*** Block opens ***
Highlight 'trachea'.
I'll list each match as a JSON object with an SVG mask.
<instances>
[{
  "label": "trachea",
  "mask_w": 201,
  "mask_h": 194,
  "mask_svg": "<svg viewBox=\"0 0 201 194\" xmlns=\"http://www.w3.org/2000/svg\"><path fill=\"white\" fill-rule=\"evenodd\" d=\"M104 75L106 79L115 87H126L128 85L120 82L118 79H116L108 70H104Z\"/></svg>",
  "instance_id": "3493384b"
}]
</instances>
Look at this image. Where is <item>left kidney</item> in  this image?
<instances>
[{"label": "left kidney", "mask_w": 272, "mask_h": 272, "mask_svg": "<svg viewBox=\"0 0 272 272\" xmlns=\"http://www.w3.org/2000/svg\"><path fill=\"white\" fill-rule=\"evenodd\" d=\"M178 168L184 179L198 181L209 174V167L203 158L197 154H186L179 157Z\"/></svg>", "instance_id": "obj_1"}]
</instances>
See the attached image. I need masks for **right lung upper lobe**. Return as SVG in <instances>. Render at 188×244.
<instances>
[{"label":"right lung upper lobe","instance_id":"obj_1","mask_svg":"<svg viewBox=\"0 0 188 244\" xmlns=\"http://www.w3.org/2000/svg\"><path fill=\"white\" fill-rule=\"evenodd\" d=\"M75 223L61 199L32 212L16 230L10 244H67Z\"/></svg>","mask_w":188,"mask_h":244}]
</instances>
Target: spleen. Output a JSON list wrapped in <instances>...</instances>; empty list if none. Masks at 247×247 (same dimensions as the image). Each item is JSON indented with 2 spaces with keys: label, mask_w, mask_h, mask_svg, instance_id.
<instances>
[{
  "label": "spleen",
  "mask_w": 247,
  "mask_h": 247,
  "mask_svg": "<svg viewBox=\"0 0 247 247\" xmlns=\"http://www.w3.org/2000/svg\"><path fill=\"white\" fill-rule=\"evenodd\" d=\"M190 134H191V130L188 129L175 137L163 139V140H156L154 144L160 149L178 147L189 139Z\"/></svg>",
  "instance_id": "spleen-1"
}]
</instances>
*** Block closes ***
- _How to complete this task_
Copy the entries above exactly, leaving none out.

- _Response below_
Highlight 'trachea'.
I'll list each match as a JSON object with an SVG mask.
<instances>
[{
  "label": "trachea",
  "mask_w": 201,
  "mask_h": 194,
  "mask_svg": "<svg viewBox=\"0 0 201 194\" xmlns=\"http://www.w3.org/2000/svg\"><path fill=\"white\" fill-rule=\"evenodd\" d=\"M104 75L106 79L115 87H126L128 85L120 82L118 79H116L108 70H104Z\"/></svg>",
  "instance_id": "3493384b"
}]
</instances>
Look at this image. Where is <item>left kidney</item> in  this image?
<instances>
[{"label": "left kidney", "mask_w": 272, "mask_h": 272, "mask_svg": "<svg viewBox=\"0 0 272 272\" xmlns=\"http://www.w3.org/2000/svg\"><path fill=\"white\" fill-rule=\"evenodd\" d=\"M178 168L184 179L198 181L209 174V167L203 158L197 154H186L179 157Z\"/></svg>", "instance_id": "obj_1"}]
</instances>
See the attached image. I need masks for **right lung upper lobe**. Return as SVG in <instances>. Render at 188×244.
<instances>
[{"label":"right lung upper lobe","instance_id":"obj_1","mask_svg":"<svg viewBox=\"0 0 188 244\" xmlns=\"http://www.w3.org/2000/svg\"><path fill=\"white\" fill-rule=\"evenodd\" d=\"M75 223L61 199L32 212L16 230L10 244H67Z\"/></svg>","mask_w":188,"mask_h":244}]
</instances>
Target: spleen. Output a JSON list wrapped in <instances>...</instances>; empty list if none. Masks at 247×247 (same dimensions as the image). Each item is JSON indented with 2 spaces with keys: label, mask_w, mask_h, mask_svg, instance_id.
<instances>
[{
  "label": "spleen",
  "mask_w": 247,
  "mask_h": 247,
  "mask_svg": "<svg viewBox=\"0 0 247 247\" xmlns=\"http://www.w3.org/2000/svg\"><path fill=\"white\" fill-rule=\"evenodd\" d=\"M190 134H191V130L188 129L175 137L163 139V140H156L154 144L160 149L178 147L189 139Z\"/></svg>",
  "instance_id": "spleen-1"
}]
</instances>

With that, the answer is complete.